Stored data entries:
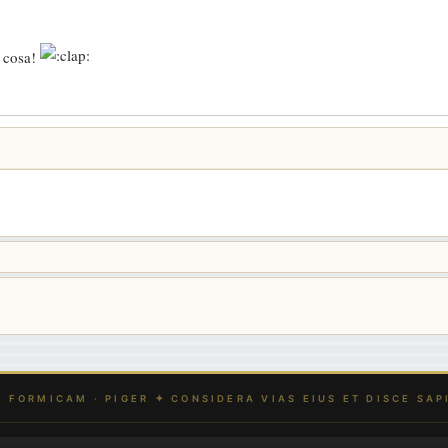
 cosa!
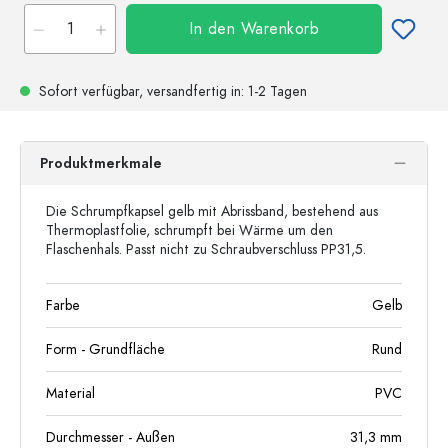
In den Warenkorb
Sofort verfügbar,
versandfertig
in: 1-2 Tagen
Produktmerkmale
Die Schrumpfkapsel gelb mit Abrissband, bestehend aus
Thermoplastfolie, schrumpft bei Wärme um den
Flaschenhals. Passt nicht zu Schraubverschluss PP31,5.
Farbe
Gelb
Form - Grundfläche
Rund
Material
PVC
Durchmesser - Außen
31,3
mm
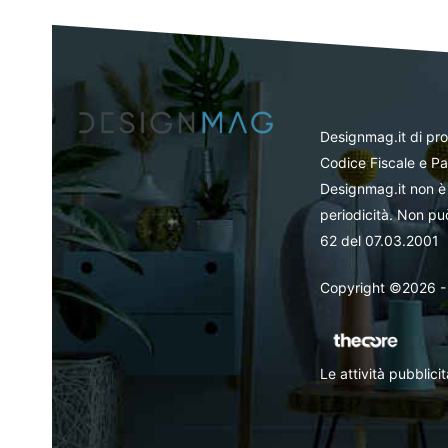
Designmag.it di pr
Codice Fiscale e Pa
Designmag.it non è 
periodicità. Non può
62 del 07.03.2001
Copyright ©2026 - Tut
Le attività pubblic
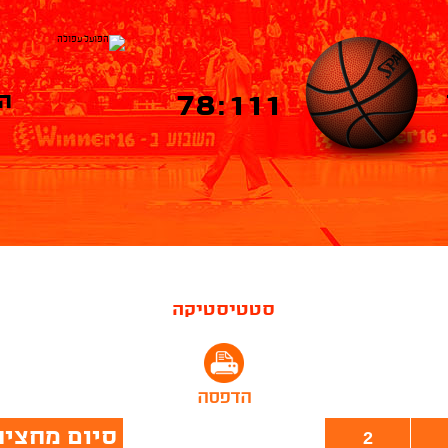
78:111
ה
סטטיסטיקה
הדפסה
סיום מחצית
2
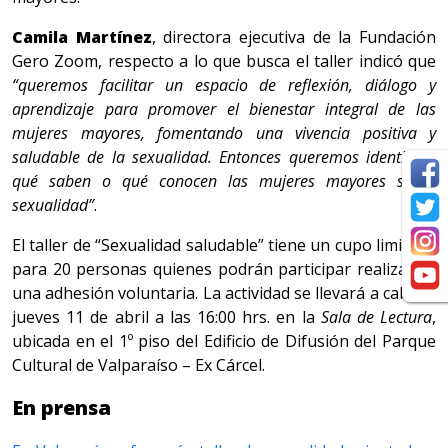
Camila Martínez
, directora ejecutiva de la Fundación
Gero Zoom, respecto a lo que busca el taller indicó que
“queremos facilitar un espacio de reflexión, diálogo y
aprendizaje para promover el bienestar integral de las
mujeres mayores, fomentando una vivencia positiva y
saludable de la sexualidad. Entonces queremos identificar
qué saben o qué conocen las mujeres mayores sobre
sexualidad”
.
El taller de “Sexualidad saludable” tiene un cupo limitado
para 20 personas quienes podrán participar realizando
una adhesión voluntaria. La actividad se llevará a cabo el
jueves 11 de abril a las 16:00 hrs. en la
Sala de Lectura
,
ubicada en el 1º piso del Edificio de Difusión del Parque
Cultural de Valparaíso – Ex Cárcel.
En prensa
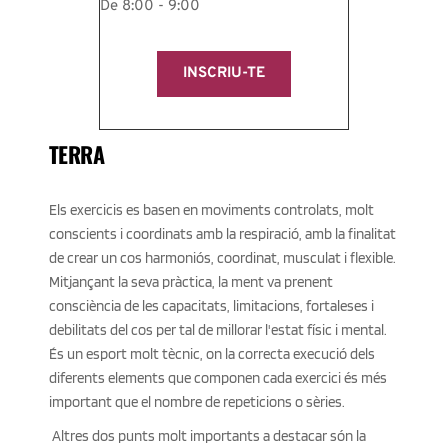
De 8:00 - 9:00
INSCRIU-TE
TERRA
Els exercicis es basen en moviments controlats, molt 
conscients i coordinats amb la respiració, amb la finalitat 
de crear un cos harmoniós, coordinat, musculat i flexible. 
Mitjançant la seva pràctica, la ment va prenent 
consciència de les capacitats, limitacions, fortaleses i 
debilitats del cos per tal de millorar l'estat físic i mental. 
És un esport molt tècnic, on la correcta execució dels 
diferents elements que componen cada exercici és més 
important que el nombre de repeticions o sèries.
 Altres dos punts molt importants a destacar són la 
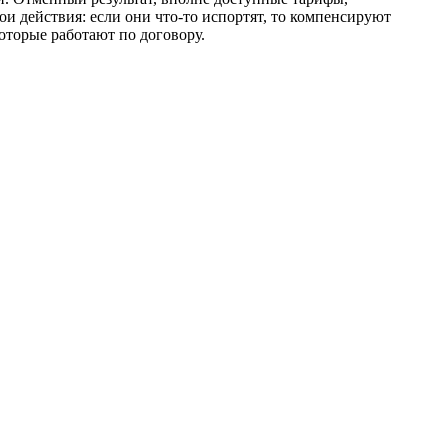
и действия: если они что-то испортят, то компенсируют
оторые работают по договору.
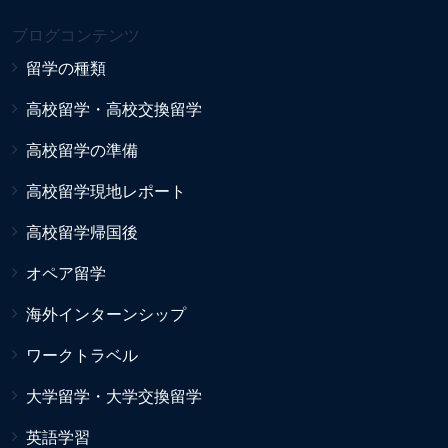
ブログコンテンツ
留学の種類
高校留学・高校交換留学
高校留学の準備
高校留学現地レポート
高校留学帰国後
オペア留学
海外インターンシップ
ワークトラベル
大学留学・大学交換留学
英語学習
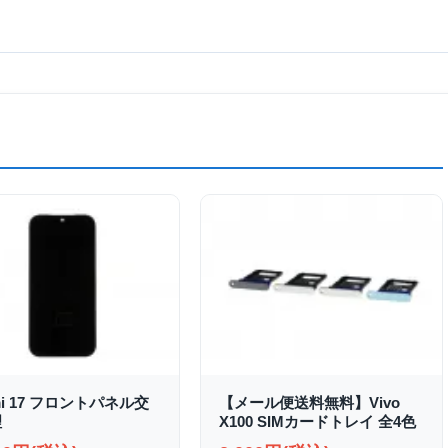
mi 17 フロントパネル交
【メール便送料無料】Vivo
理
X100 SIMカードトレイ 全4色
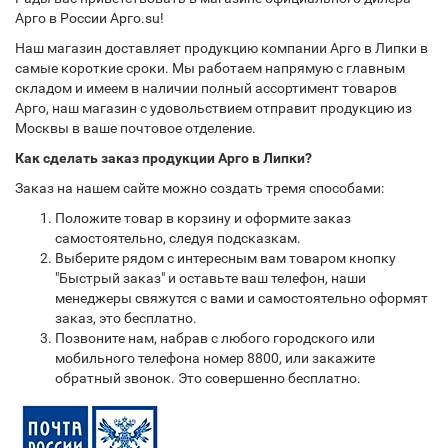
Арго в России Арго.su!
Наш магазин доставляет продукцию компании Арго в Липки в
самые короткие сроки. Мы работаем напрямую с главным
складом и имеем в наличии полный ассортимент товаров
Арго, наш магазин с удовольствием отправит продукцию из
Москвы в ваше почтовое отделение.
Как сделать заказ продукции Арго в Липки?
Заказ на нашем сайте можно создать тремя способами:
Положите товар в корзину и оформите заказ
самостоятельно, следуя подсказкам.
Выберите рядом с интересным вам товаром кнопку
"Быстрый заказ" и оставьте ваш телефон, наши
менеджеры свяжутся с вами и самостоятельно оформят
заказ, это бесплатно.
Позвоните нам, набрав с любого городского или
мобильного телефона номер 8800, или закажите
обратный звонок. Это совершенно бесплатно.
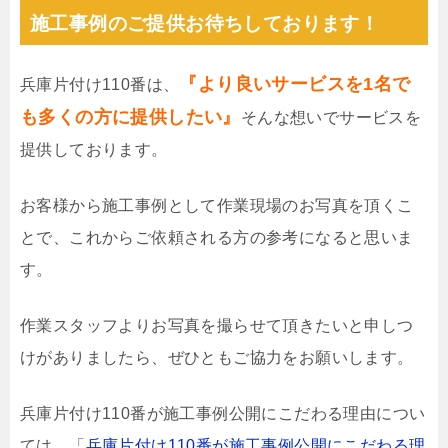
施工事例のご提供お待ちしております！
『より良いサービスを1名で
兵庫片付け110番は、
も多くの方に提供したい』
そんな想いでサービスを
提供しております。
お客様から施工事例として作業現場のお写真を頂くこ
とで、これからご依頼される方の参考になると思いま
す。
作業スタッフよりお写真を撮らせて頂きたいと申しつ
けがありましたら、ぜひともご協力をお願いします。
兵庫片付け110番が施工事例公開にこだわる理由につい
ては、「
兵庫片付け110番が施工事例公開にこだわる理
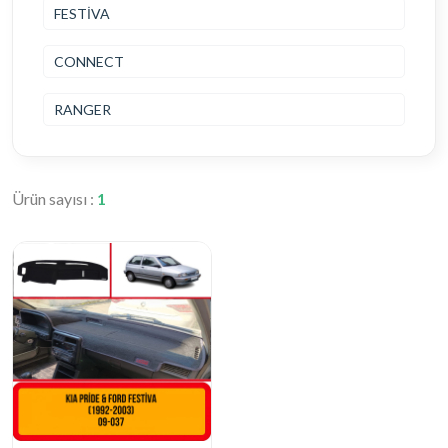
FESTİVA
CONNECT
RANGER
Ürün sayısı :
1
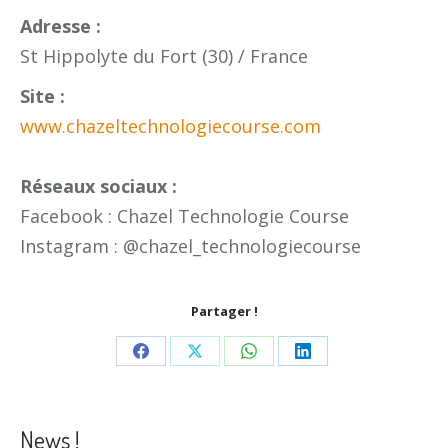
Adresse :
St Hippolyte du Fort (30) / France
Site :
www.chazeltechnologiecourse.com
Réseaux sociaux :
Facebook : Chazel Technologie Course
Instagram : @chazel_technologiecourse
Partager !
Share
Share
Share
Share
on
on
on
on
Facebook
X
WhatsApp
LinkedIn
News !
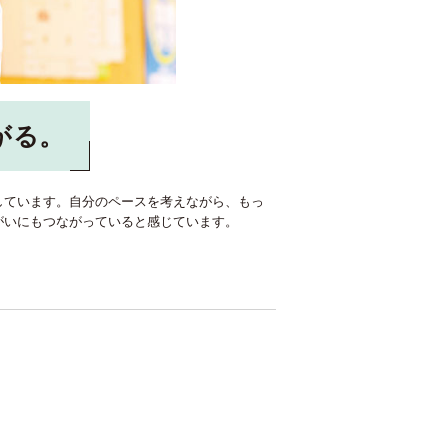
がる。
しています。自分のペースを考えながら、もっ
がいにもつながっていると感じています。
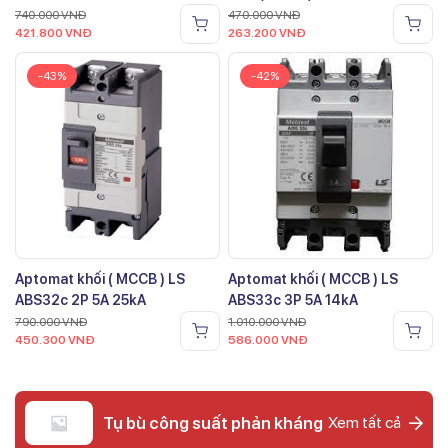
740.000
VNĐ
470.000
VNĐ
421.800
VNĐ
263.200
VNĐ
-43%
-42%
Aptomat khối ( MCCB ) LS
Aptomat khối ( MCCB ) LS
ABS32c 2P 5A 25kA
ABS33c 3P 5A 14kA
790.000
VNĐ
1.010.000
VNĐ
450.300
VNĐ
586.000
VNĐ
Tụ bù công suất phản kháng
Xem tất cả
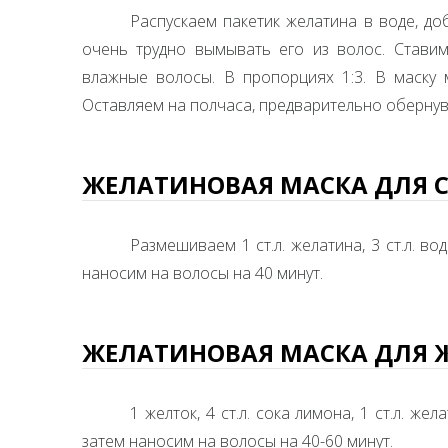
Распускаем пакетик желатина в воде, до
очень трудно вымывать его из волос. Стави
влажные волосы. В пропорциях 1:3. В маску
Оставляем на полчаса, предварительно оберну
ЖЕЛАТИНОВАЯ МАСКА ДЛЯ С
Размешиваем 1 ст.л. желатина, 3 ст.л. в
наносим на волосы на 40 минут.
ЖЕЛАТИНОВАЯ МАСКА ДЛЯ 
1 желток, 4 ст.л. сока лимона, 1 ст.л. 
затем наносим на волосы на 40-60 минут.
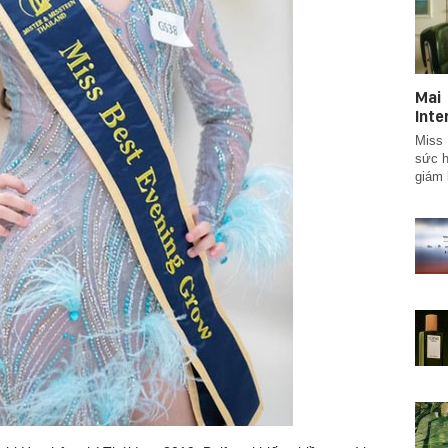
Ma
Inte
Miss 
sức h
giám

Exercise goal: Each line above is to be copied exactly, and the pictures are to be dropped.

Expected answer:
 cosa!
In den Warenkorb
Sofort verfügbar,
versandfertig
in: 1-2 Tagen
Produktmerkmale
Die Schrumpfkapsel gelb mit Abrissband, bestehend aus
Thermoplastfolie, schrumpft bei Wärme um den
Flaschenhals. Passt nicht zu Schraubverschluss PP31,5.
Farbe
Gelb
Form - Grundfläche
Rund
Material
PVC
Durchmesser - Außen
31,3
mm
Designmag.it di pr
Codice Fiscale e Pa
Designmag.it non è 
periodicità. Non può
62 del 07.03.2001
Copyright ©2026 - Tut
Le attività pubblic
78:111
ה
סטטיסטיקה
הדפסה
סיום מחצית
2
Camila Martínez
, directora ejecutiva de la Fundación
Gero Zoom, respecto a lo que busca el taller indicó que
“queremos facilitar un espacio de reflexión, diálogo y
aprendizaje para promover el bienestar integral de las
mujeres mayores, fomentando una vivencia positiva y
saludable de la sexualidad. Entonces queremos identificar
qué saben o qué conocen las mujeres mayores sobre
sexualidad”
.
El taller de “Sexualidad saludable” tiene un cupo limitado
para 20 personas quienes podrán participar realizando
una adhesión voluntaria. La actividad se llevará a cabo el
jueves 11 de abril a las 16:00 hrs. en la
Sala de Lectura
,
ubicada en el 1º piso del Edificio de Difusión del Parque
Cultural de Valparaíso – Ex Cárcel.
En prensa
De 8:00 - 9:00
INSCRIU-TE
TERRA
Els exercicis es basen en moviments controlats, molt 
conscients i coordinats amb la respiració, amb la finalitat 
de crear un cos harmoniós, coordinat, musculat i flexible. 
Mitjançant la seva pràctica, la ment va prenent 
consciència de les capacitats, limitacions, fortaleses i 
debilitats del cos per tal de millorar l'estat físic i mental. 
És un esport molt tècnic, on la correcta execució dels 
diferents elements que componen cada exercici és més 
important que el nombre de repeticions o sèries.
 Altres dos punts molt importants a destacar són la 
и действия: если они что-то испортят, то компенсируют
оторые работают по договору.
ブログコンテンツ
留学の種類
高校留学・高校交換留学
高校留学の準備
高校留学現地レポート
高校留学帰国後
オペア留学
海外インターンシップ
ワークトラベル
大学留学・大学交換留学
英語学習
mi 17 フロントパネル交
【メール便送料無料】Vivo
理
X100 SIMカードトレイ 全4色
Арго в России Арго.su!
Наш магазин доставляет продукцию компании Арго в Липки в
самые короткие сроки. Мы работаем напрямую с главным
складом и имеем в наличии полный ассортимент товаров
Арго, наш магазин с удовольствием отправит продукцию из
Москвы в ваше почтовое отделение.
Как сделать заказ продукции Арго в Липки?
Заказ на нашем сайте можно создать тремя способами:
Положите товар в корзину и оформите заказ
самостоятельно, следуя подсказкам.
Выберите рядом с интересным вам товаром кнопку
"Быстрый заказ" и оставьте ваш телефон, наши
менеджеры свяжутся с вами и самостоятельно оформят
заказ, это бесплатно.
Позвоните нам, набрав с любого городского или
мобильного телефона номер 8800, или закажите
обратный звонок. Это совершенно бесплатно.
施工事例のご提供お待ちしております！
『より良いサービスを1名で
兵庫片付け110番は、
も多くの方に提供したい』
そんな想いでサービスを
提供しております。
お客様から施工事例として作業現場のお写真を頂くこ
とで、これからご依頼される方の参考になると思いま
す。
作業スタッフよりお写真を撮らせて頂きたいと申しつ
けがありましたら、ぜひともご協力をお願いします。
兵庫片付け110番が施工事例公開にこだわる理由につい
ては、「
兵庫片付け110番が施工事例公開にこだわる理
FESTİVA
CONNECT
RANGER
Ürün sayısı :
1
Adresse :
St Hippolyte du Fort (30) / France
Site :
www.chazeltechnologiecourse.com
Réseaux sociaux :
Facebook : Chazel Technologie Course
Instagram : @chazel_technologiecourse
Partager !
Share
Share
Share
Share
on
on
on
on
Facebook
X
WhatsApp
LinkedIn
News !
がる。
しています。自分のペースを考えながら、もっ
がいにもつながっていると感じています。
740.000
VNĐ
470.000
VNĐ
421.800
VNĐ
263.200
VNĐ
-43%
-42%
Aptomat khối ( MCCB ) LS
Aptomat khối ( MCCB ) LS
ABS32c 2P 5A 25kA
ABS33c 3P 5A 14kA
790.000
VNĐ
1.010.000
VNĐ
450.300
VNĐ
586.000
VNĐ
Tụ bù công suất phản kháng
Xem tất cả
Распускаем пакетик желатина в воде, до
очень трудно вымывать его из волос. Стави
влажные волосы. В пропорциях 1:3. В маску
Оставляем на полчаса, предварительно оберну
ЖЕЛАТИНОВАЯ МАСКА ДЛЯ С
Размешиваем 1 ст.л. желатина, 3 ст.л. в
наносим на волосы на 40 минут.
ЖЕЛАТИНОВАЯ МАСКА ДЛЯ 
1 желток, 4 ст.л. сока лимона, 1 ст.л. 
затем наносим на волосы на 40-60 минут.
Ma
Inte
Miss 
sức h
giám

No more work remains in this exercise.